Pull every line with "deze" from the data below and copy it.

Source material ::
== Segment start ==

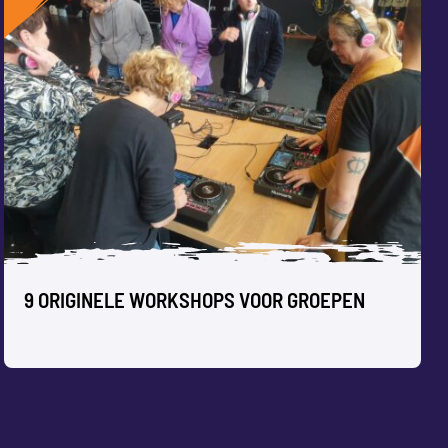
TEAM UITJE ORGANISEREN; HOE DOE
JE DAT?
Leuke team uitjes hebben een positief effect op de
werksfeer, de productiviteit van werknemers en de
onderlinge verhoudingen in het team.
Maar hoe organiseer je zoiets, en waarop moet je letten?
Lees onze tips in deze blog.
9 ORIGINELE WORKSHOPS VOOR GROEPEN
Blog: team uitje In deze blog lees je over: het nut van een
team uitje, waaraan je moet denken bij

== Segment end ==
== Segment start ==

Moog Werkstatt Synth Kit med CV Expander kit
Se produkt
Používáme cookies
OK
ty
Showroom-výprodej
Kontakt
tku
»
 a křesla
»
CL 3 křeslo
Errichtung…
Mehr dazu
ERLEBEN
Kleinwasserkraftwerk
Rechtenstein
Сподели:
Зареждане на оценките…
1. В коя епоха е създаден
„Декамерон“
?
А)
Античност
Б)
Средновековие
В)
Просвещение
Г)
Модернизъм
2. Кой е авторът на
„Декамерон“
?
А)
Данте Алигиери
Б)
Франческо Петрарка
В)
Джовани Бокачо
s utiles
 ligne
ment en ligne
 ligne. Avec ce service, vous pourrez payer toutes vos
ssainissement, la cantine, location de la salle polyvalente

== Segment end ==

Response to the task ::
Lees onze tips in deze blog.
Blog: team uitje In deze blog lees je over: het nut van een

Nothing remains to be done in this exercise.